«Ho fatto un danno... Abbiamo scoperto che erano confidenti della polizia...». A oltre quarant'anni di distanza da un delitto, un vago rimorso porta un uomo a sussurrare a un amico di esserne l'autore. Sorprendente, soprattutto se a parlare troppo è Pino Caminiti, esperto navigatore della mala e delle carceri, che quattro giorni fa ritorna in cella nella retata contro le curve violente di Inter e Milan. Mentre lo intercettano per le storie di stadio, i finanzieri del Gico lo sentono parlare di quel «battesimo» del 1992, e raccontare il rospo che ha in gola: «Ogni tanto mi ribalto nel letto, sono entrato in chiesa l'altro giorno, non lo so come mai. É una cosa che non riesco ancora a mandare giù». Così viene arrestato anche per omicidio. Roba da ergastolo, a differenza dei reati legati alla Curva.

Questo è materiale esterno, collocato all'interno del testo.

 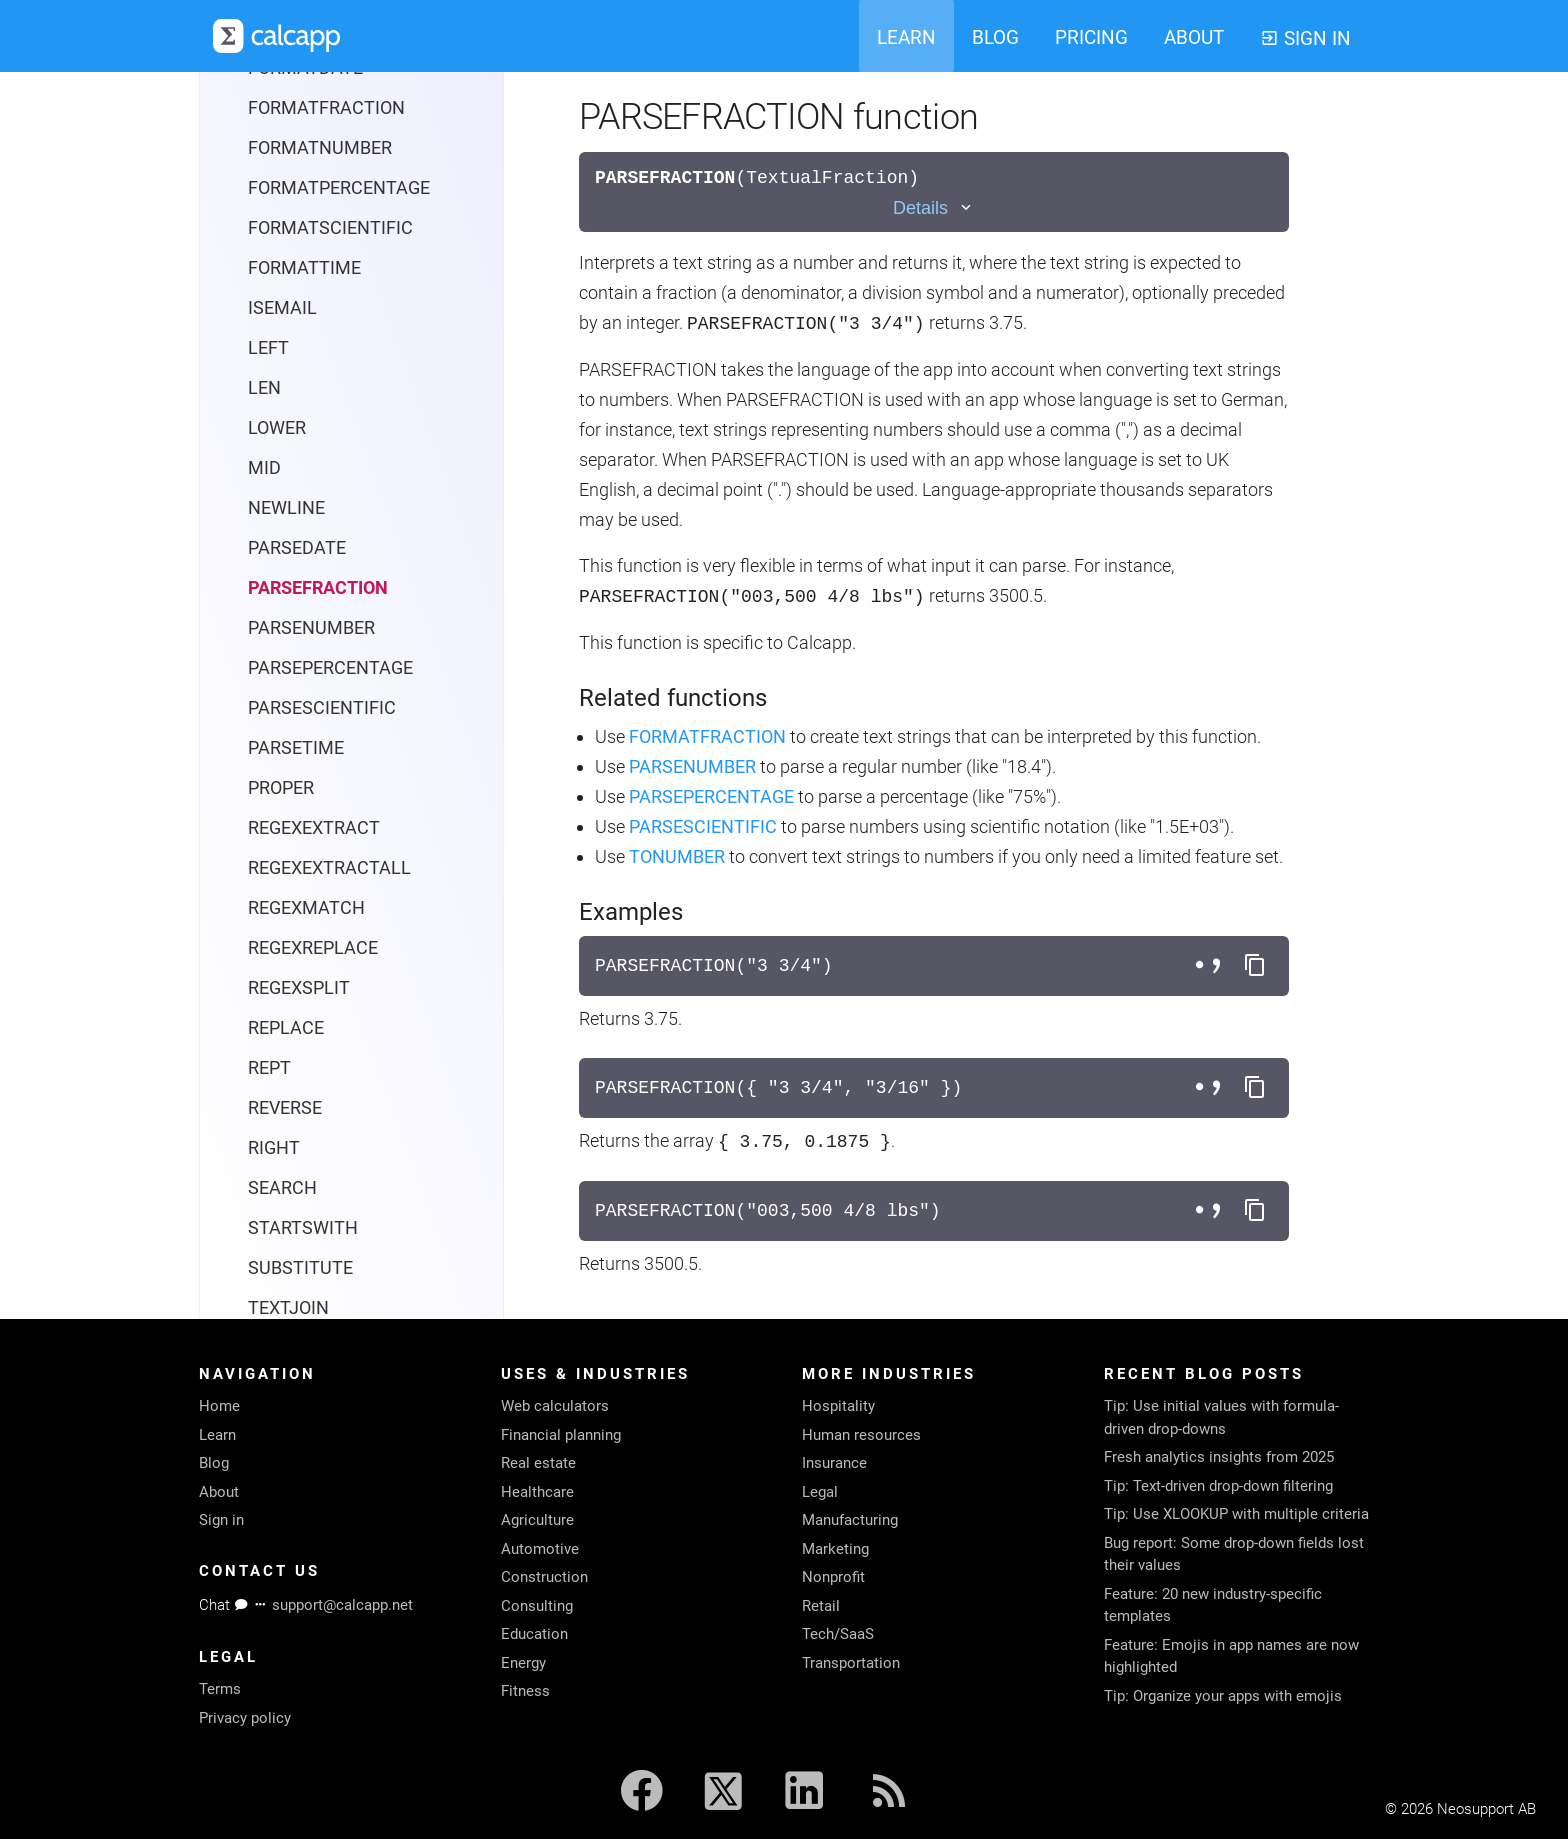 What do you see at coordinates (221, 1520) in the screenshot?
I see `Sign in` at bounding box center [221, 1520].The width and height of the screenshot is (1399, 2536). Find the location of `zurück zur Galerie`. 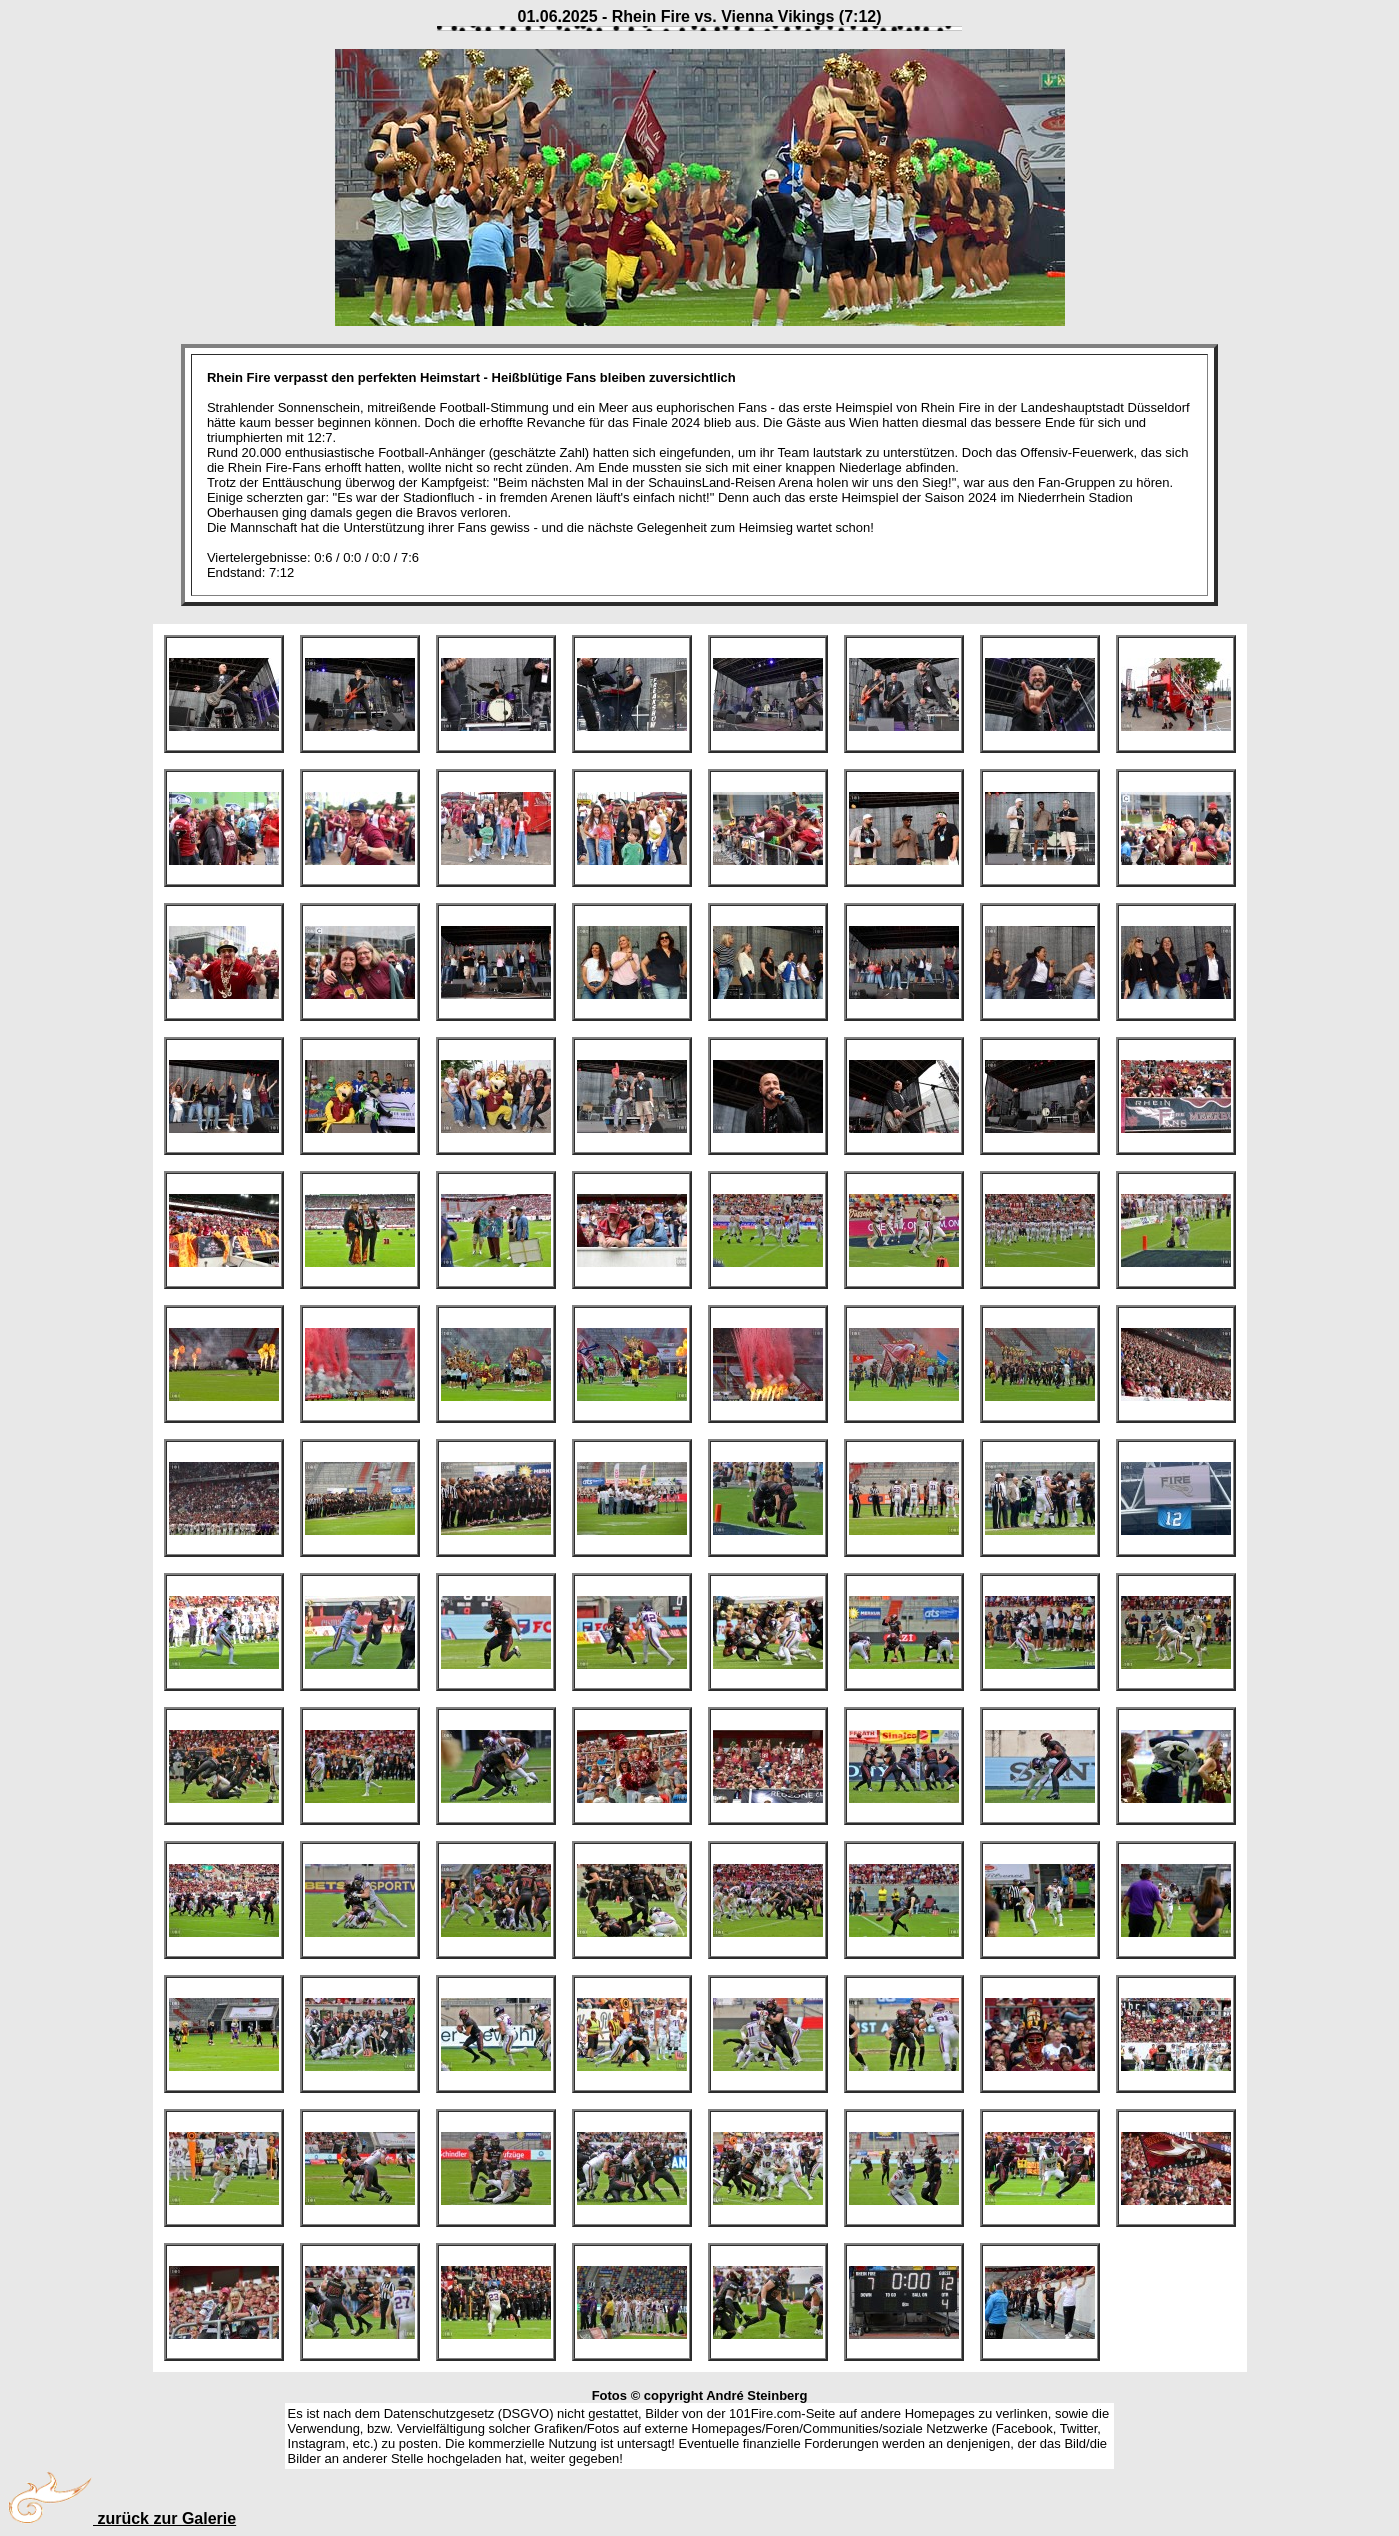

zurück zur Galerie is located at coordinates (122, 2518). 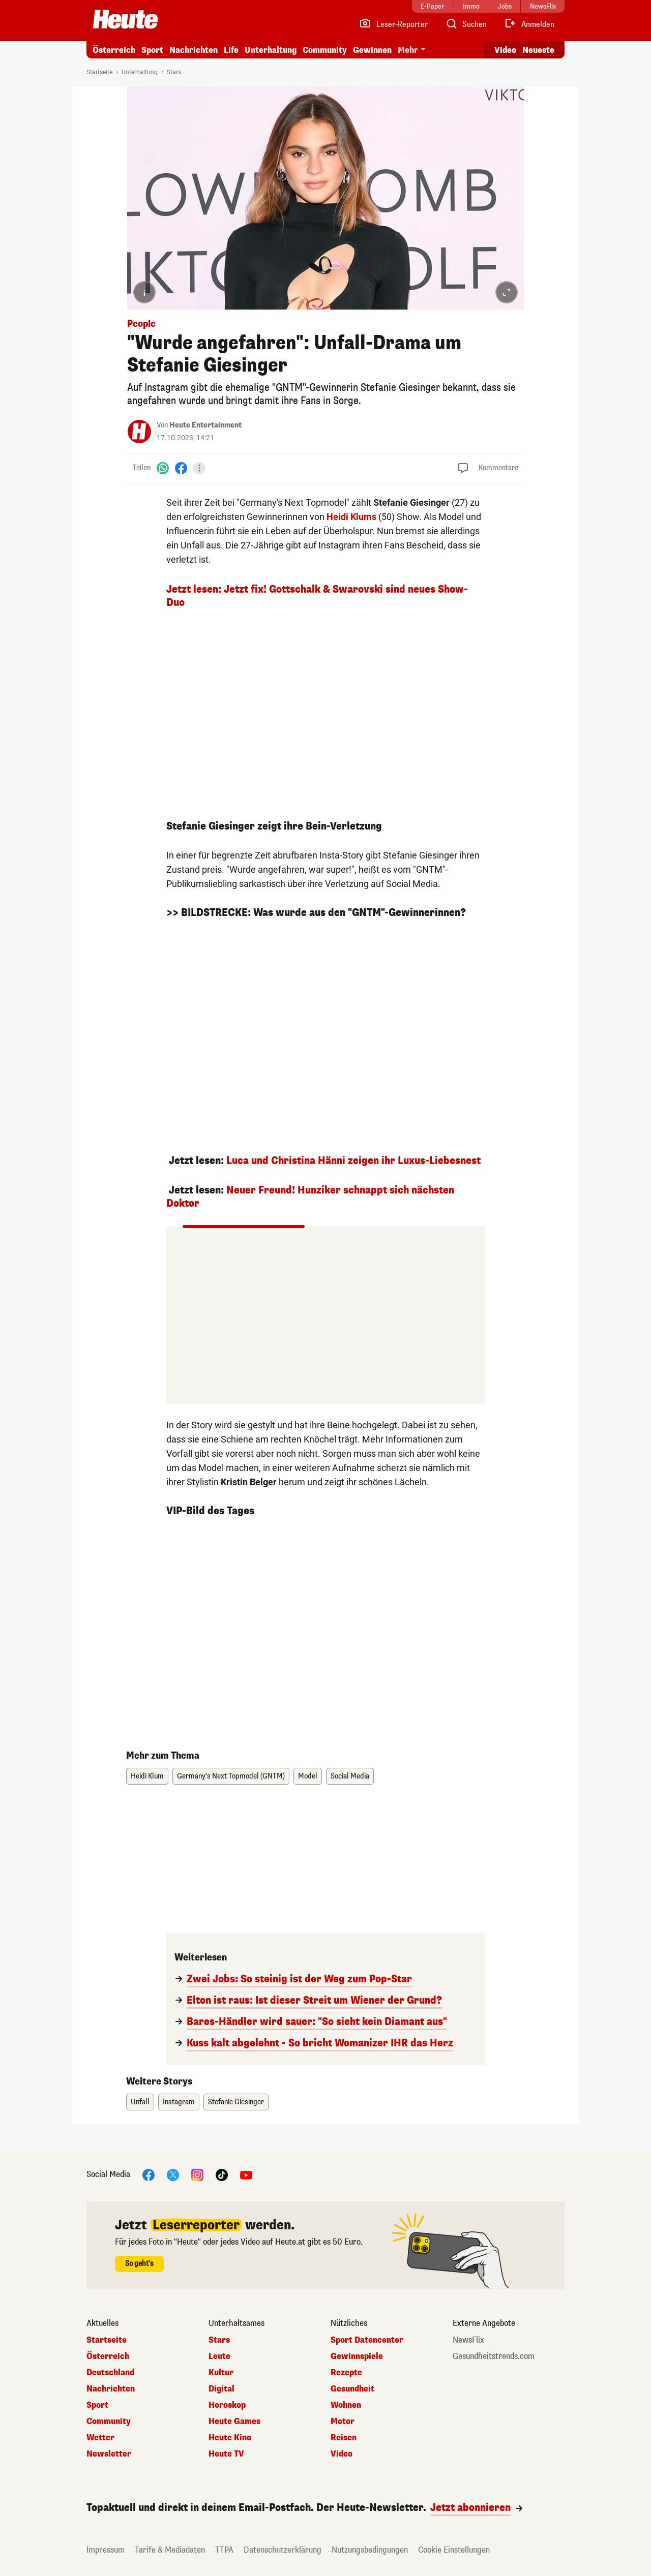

Flashback. Pomeriggio del 17 ottobre 1992, il parroco del Don Orione, in via Strozzi, sente quattro colpi di pistola. Esce. Sul marciapiede, un uomo che rantola, dal collo e dalla pancia escono fiotti di sangue. Quando arriva in ospedale è ancora vivo. Quando muore lo identificano: Fausto Borgioli detto Fabrizio, una vita di reati alle spalle, amicizie importanti nella grande mala. Come Francis Turatello, «Faccia d'angelo».
L'inchiesta sulla morte di Borgioli non porta da nessuna parte, anche l'entusiasmo investigativo è scarso. Milano è investitata dal ciclone di Mani Pulite, il mondo sta cambiando, a chi interessa la tragica fine di un piccolo malvivente? Un tipo cui Borgioli doveva dei soldi viene indagato e archiviato. Il caso si raffredda.
A dare la chance alla giustizia di non lasciare impunito il delitto, arriva pochi anni dopo un «pentito» di alto livello: Giorgio Tocci, ex poliziotto, poi killer di mafia, poi collaborante di giustizia. Che racconta ai pm che l'ordine di far fuori Borgioli, che aveva il vizio di cantare con i poliziotti, era stato Salvatore Papandrea, uomo d'onore della 'ndrangheta milanese, che come sicario aveva designato per svezzarlo al sangue suo nipote Pino. Cioè l'allora ventitreenne Caminiti. Ma i riscontri non si trovano, la parola di Tocci non basta. Il fascicolo sulla morte di Borgioli finisce di nuovo in cantina.
E invece Tocci diceva la verità. A raccontarlo adesso è proprio lui, Caminiti, chiacchierando col suo amico Gherardo Zaccagni, milanese di Cernusco, la faccia pulita della gang di San Siro. Lo sfogo nasce per caso, un pomeriggio di noia, passando sotto la casa di Borgioli in via Montegani: «Poi ti spiegherò la storia di 'sta via qua, un giorno. Ha una storia importante, fratello. Questa mi ha sverginato a me, questa zona qua, lo sai? Ho fatto danni». Zaccagni un po' è curioso e un po' ha paura di quello che l'altro sta per dire, chiede e non chiede. Ma Caminiti proprio non riesce a stare zitto.
E alla prima occasione torna sul tema: «Quella via lì, sai, via Montegani... per me è stata una delle peggiori situazioni della mia vita». E ancora: «A me mi hanno accusato però sono stato sempre solo io.. però purtroppo lo sai che quello non va in prescrizione».Eh no. Niente prescrizione.